Background
- Around 6 million people in the U.S. are on oral anticoagulants (Ref 1)
- Common causes for oral anticoagulation uses include:
- Atrial fibrillation
- Venous thromboembolism
- Stroke
- Heart valve replacement
- The number of patients on direct oral anticoagulants is steadily increasing, and about 3% experience life-threatening bleeding annually (Ref 2)
- Anticoagulation status leads to increased mortality despite the availability of reversal agents in patients with severe bleeding (ref 2)
Indications for Anticoagulation Reversal
- Life-threatening bleeding as defined (Ref 1, 5) by a:
- Hemoglobin drop of 5 g/dL or more compared to baseline and requiring blood transfusion
- Bleeding that requires intervention (surgery, endoscopy, IR)
- Vital sign instability requiring vasoactive medications (i.e., pressors) or ongoing volume resuscitation
- Bleeding at critical site (brain, eye, spine, airway, pericardium, aorta, or closed space with potential for compartment syndrome)
- Emergent surgery
Procedures in the Emergency Room
- The majority of procedures done in the ED do not require screening with coagulation laboratory tests or reversal due to low bleeding risk (ref 9); these include:
- Dialysis access, lumbar puncture, non-tunneled chest tube placement, paracentesis, peripheral nerve blocks, thoracentesis, tunneled venous catheter removal/placement (ref 9)
Laboratory Evaluation:
- Obtain CBC, BMP, LFTs, PT/INR, aPTT, anti-FXa activity, fibrinogen, type and screen
- INR will be elevated in patients taking warfarin
- PT might be elevated in patients taking rivaroxaban, sensitive but not specific (ref 7, 12)

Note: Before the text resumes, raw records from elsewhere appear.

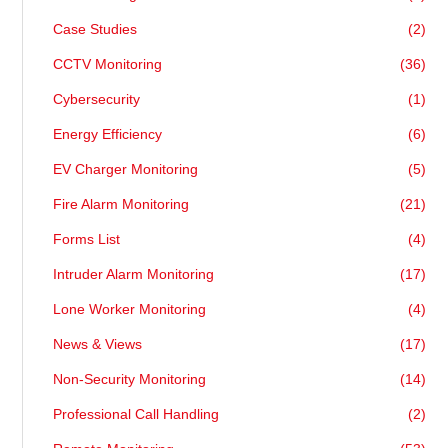
Case Studies
(2)
CCTV Monitoring
(36)
Cybersecurity
(1)
Energy Efficiency
(6)
EV Charger Monitoring
(5)
Fire Alarm Monitoring
(21)
Forms List
(4)
Intruder Alarm Monitoring
(17)
Lone Worker Monitoring
(4)
News & Views
(17)
Non-Security Monitoring
(14)
Professional Call Handling
(2)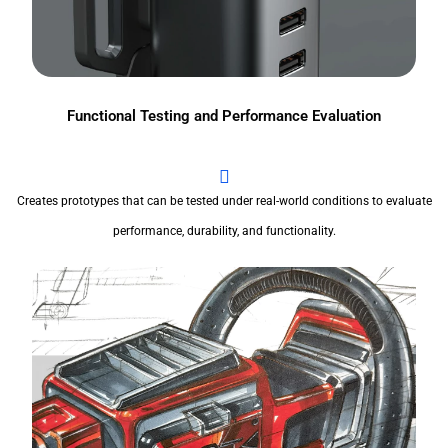
Functional Testing and Performance Evaluation
Creates prototypes that can be tested under real-world conditions to evaluate
performance, durability, and functionality.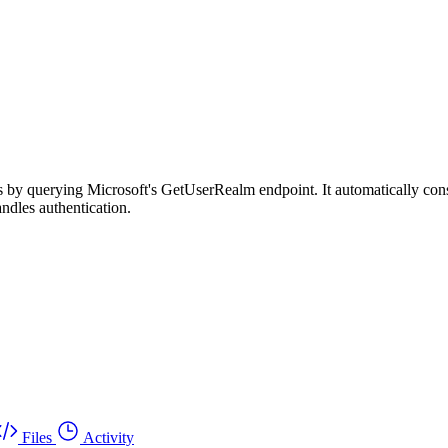
s by querying Microsoft's GetUserRealm endpoint. It automatically const
ndles authentication.
Files
Activity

- PT and aPTT prolonged by rivaroxaban (Ref 12)
- Anti-FXa activity will reflect factor Xa inhibitors activity (ref 7)
Pathophysiology of Common Anticoagulants
Common Reversible Agents
- Vitamin K
- Used for warfarin reversal
- Necessary for hepatic synthesis of factors II, VII, IX, and X
- PO and subcutaneous Vitamin K require 12 and 24 hours to work (ref 12); IV is preferred in the emergent/urgent setting
- IV Vitamin K is associated with non-dose-dependent anaphylaxis and overcorrection of Vitamin K antagonists; as such, its use should be restricted to life-threatening bleeding
- 4-Factor – PCC
- Also known as Kcentra
- Replaces deficient factors (II, VII, IX, X, protein C, protein S, heparin, albumin)
- The first line and only therapy that is FDA-approved for warfarin reversal (ref 5)
- 3-Factor-PCC
- Contains factors II, IX, and X
- Commonly used for Hemophilia B
- Fresh Frozen Plasma – FFP
- Plasma proteins, including albumin, all coagulation factors and fibrinogen
- 250-300 cc
- Used if PCC is not available
- Compared to PCCs, larger volume, longer infusion time, increased pathogen transmission risk (ref 11)
- FFP may take up to 3- 6 hours for reversal (Ref 12)
- Cryoprecipitate
- Contains a concentrated version of FFP including Factor VIII, vWF, fibrinogen
- Requires thawing and cannot be administered as fast as FFP
- 10-15 cc of volume per 1 unit
- Recombinant XIIa
- Contains Factor VIIa
- Used for Hemophilia patients
- Idarucizumab
- Reversal for direct thrombin inhibitor (Dabigatran)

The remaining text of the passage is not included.